The first image of the supermassive black hole at the center of our Milky Way galaxy brings radio astronomy back to its celestial birthplace. The Event Horizon Telescope (EHT), a worldwide collection of millimeter-wave radio telescopes, made the new, landmark image of the same region from which came the first cosmic radio waves ever detected. That detection, by Bell Telephone Laboratories engineer Karl Jansky in 1932, was the beginning of radio astronomy.
The new EHT image is the culmination of a long history of Milky Way research starting with Galileo Galilei, who used his telescope in 1610 to discover that our galaxy, which appears like clouds to the naked eye, actually is composed of stars. In 1785, British astronomer William Herschel produced a rudimentary map of the Milky Way.
In 1918, American astronomer Harlow Shapley located the Milky Way’s center by using the newly discovered distance-measuring tool provided by Cepheid variable stars to determine that a halo of globular star clusters that surrounds the Milky Way is centered on a region in the constellation Sagittarius. That region is obscured from visible-light telescopes by thick clouds of gas and dust.
Jansky was hired by Bell Laboratories in 1928 and given the task of determining the sources of noise that interfered with short-wave radio telephone communications. He designed a highly directional antenna and by 1932 had identified a number of noise sources. However, one mystery remained — “a very steady hiss type static the origin of which is not known.”
The time of day when this hiss appeared changed with the seasons. At the suggestion of an astronomer friend, Jansky consulted some astronomy textbooks and in December of 1932 concluded that the strange hiss is coming “from outside the solar system.” He announced this in a paper he presented at a Washington, D.C. meeting in April of 1933. His announcement was reported on the front page of the New York Times on May 5, 1933.
Ten days later, Jansky was interviewed on a nationwide radio network and said he had located the position in the sky of the noise he had found, and “that seems to confirm Dr. Shapley’s calculation that the radio waves seem to come from the center of gravity of our galaxy.”

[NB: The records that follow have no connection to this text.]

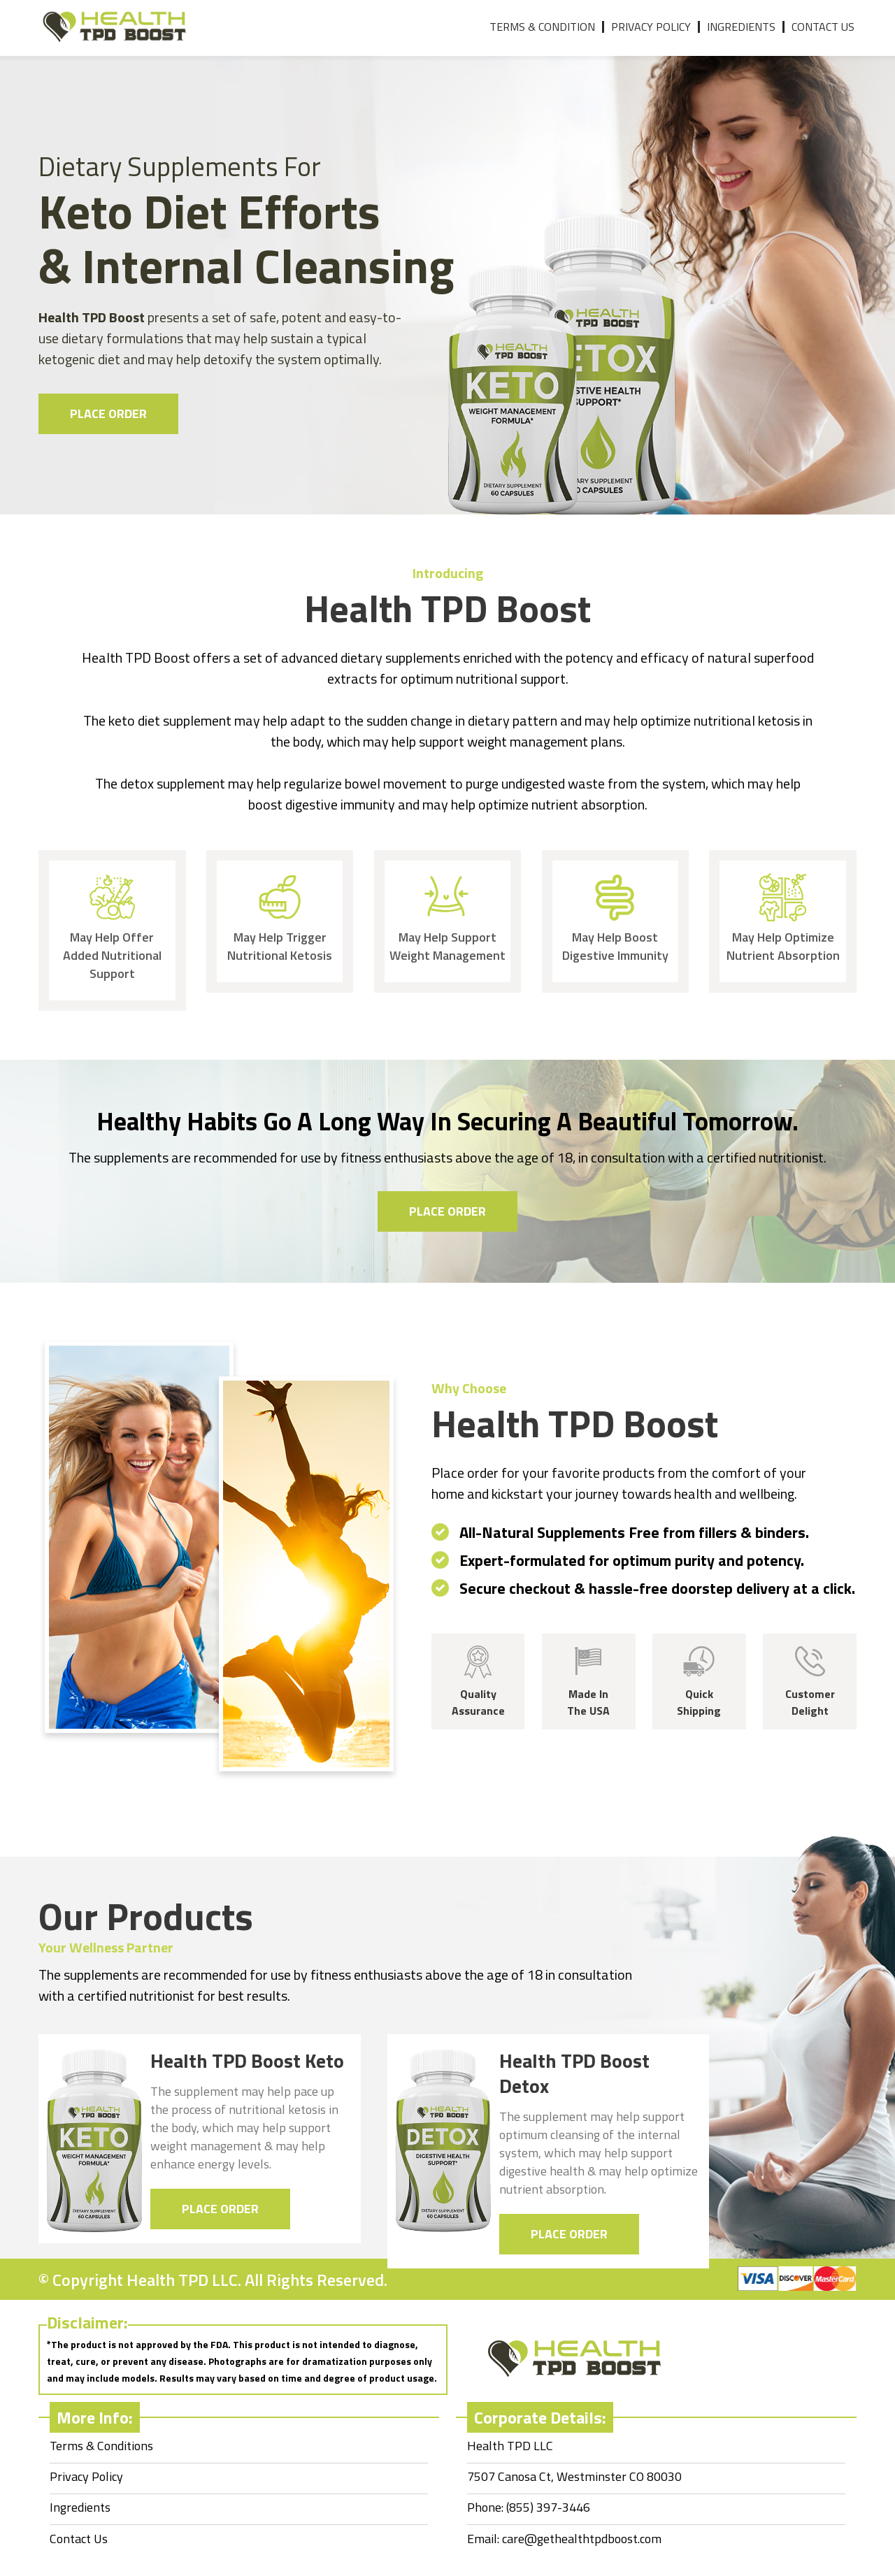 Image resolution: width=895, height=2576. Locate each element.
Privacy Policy (651, 26)
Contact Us (823, 26)
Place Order (108, 413)
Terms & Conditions (101, 2445)
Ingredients (741, 26)
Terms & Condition (542, 26) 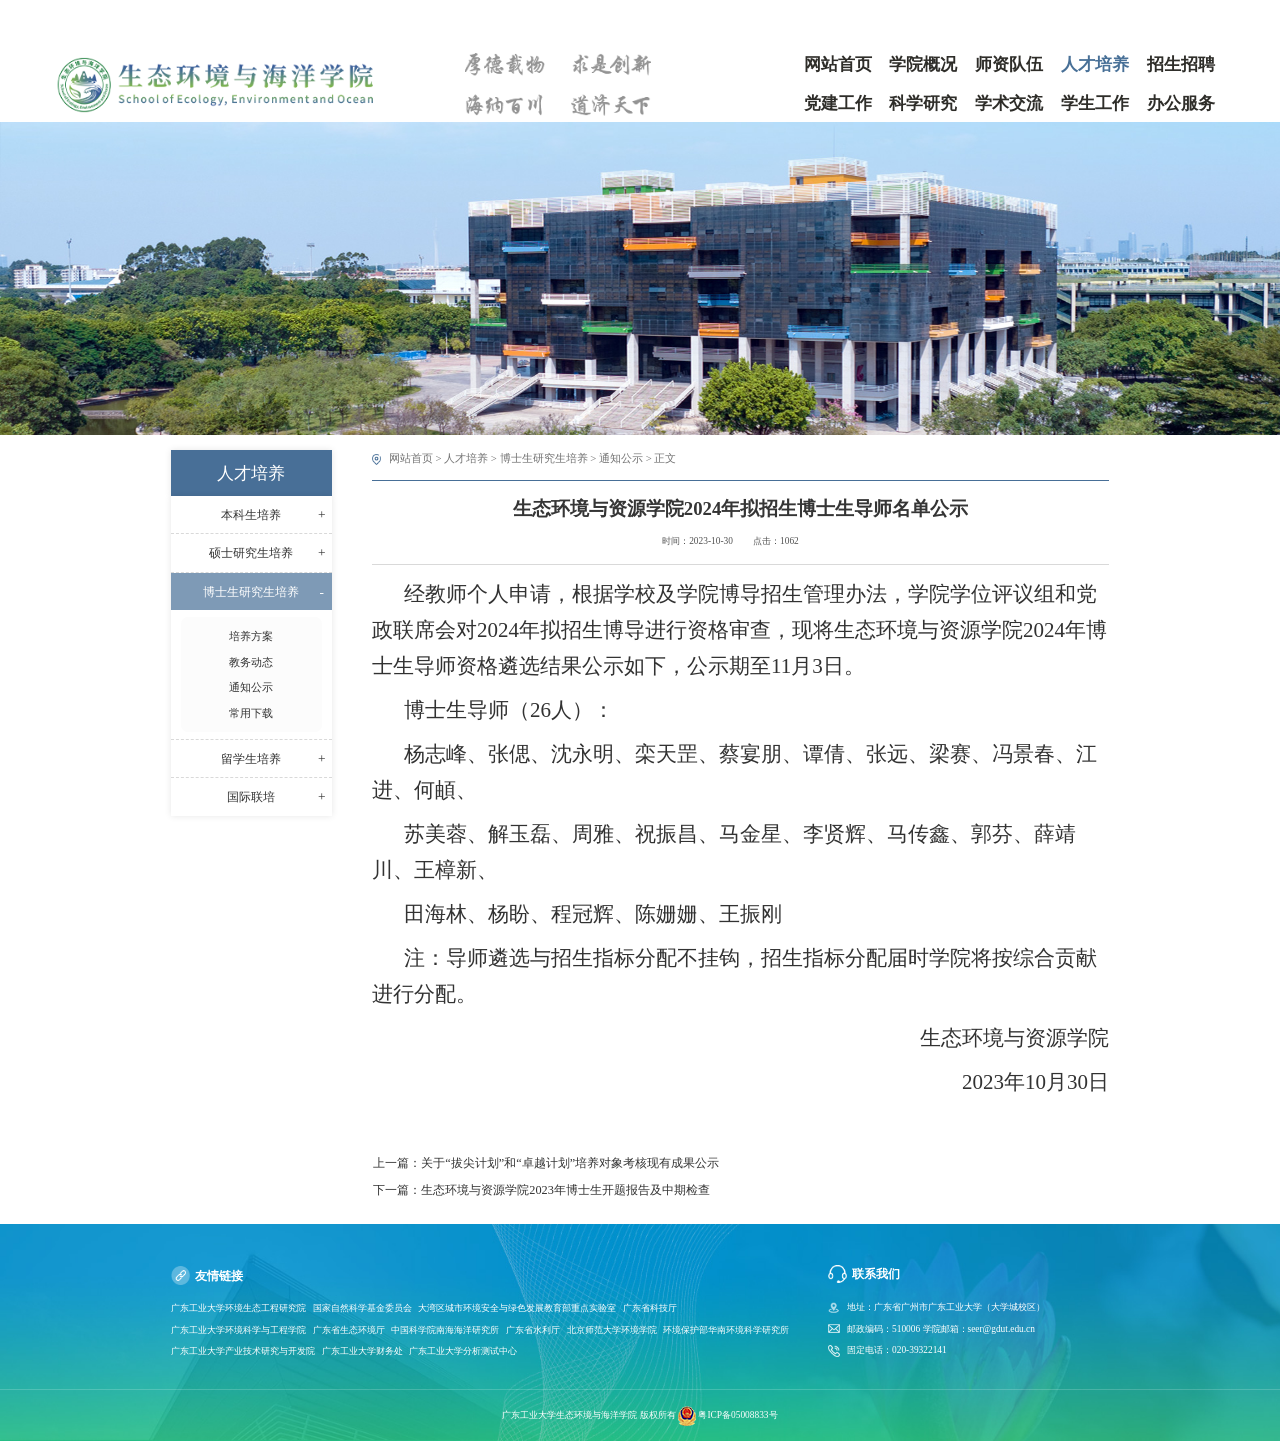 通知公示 (621, 458)
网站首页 (411, 458)
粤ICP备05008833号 (737, 1415)
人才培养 (466, 458)
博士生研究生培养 (544, 458)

That region later would be called Sagittarius A, as the brightest source of radio emission in that constellation. In 1951, Australian radio astronomers further narrowed down the emission’s origin as the galaxy’s center.
In 1974, Bruce Balick and Robert Brown used the National Radio Astronomy Observatory’s Green Bank Interferometer to discover a very bright and compact object to which Brown later attached the name Sagittarius A* (adding the asterisk). A black hole became the leading explanation for what powers the bright radio emission of the object, abbreviated Sgr A*. In 1994, infrared and submillimeter studies estimated the object’s mass at 3 million times that of the Sun.
In 2002, a team led by Reinhard Genzel of the Max Planck Institute for Extraterrestrial Physics reported on a 10-year study of the orbital motion of a star called S2 near Sgr A*. That study concluded that the central object is more than 4 million times more massive than the Sun.
In 2009, another team reported on further observations of stellar orbits in the region and concluded that the central object probably is a black hole because no other phenomenon is known that can pack that much mass into such a small space. This work and other studies of Sgr A* earned the 2020 Nobel Prize in Physics for Genzel and Andrea Ghez of UCLA for producing “the most convincing evidence yet of a supermassive black hole at the center of the Milky Way.”
The EHT Collaboration’s production of an image consistent with the theoretical predictions of what should be seen around a black hole makes the case even more convincing today.